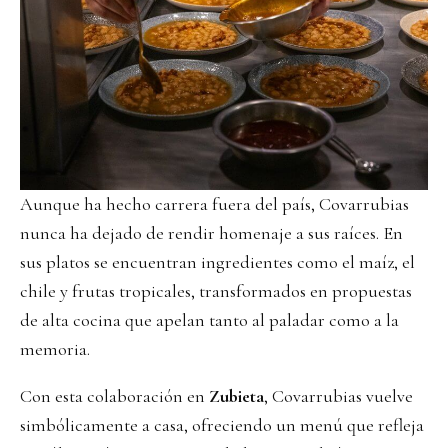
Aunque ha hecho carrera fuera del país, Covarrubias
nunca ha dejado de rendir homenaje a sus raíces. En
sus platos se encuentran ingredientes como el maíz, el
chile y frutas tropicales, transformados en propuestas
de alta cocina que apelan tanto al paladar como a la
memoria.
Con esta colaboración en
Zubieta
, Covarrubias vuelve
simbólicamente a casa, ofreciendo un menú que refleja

### Exercise description:
Copy out all the lines of the records that include "Covarrubias".

### Solution to this exercise:
Aunque ha hecho carrera fuera del país, Covarrubias
, Covarrubias vuelve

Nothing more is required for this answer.